### ASSIGNMENT
Return each line of the records below in which the string "apartmá" turns up.

Start of RECORDS TO PROCESS

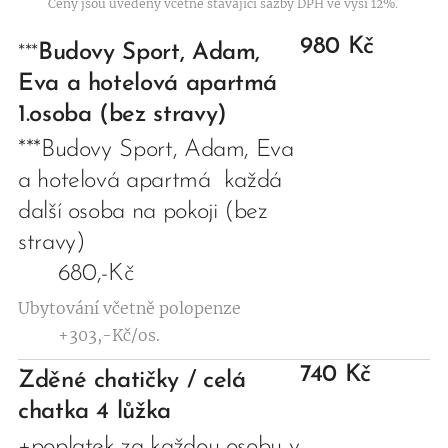
Ceny jsou uvedeny včetně stávající sazby DPH ve výši 12%.
980 Kč
Budovy Sport, Adam,
***
Eva a hotelová apartmá
1.osoba (bez stravy)
***Budovy
Sport, Adam, Eva
a hotelová apartmá každá
další osoba na pokoji (bez
stravy)
680,-Kč
Ubytování včetně polopenze
+303,-Kč/os.
740 Kč
Zděné chatičky / celá
chatka 4 lůžka
+poplatek za každou osobu v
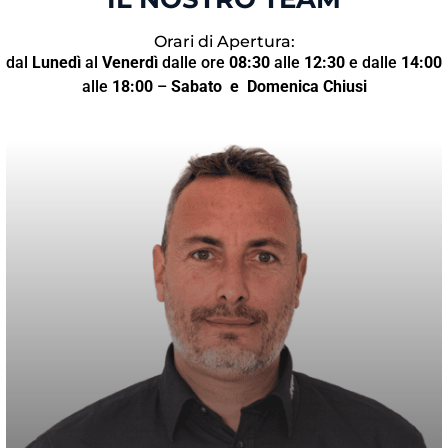
Orari di Apertura:
dal
Lunedì
al
Venerdì
dalle ore
08:30
alle
12:30
e dalle
14:00
alle
18:00
–
Sabato
e Domenica Chiusi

End of RECORDS TO PROCESS

### ANSWER SECTION
Eva a hotelová apartmá
a hotelová apartmá každá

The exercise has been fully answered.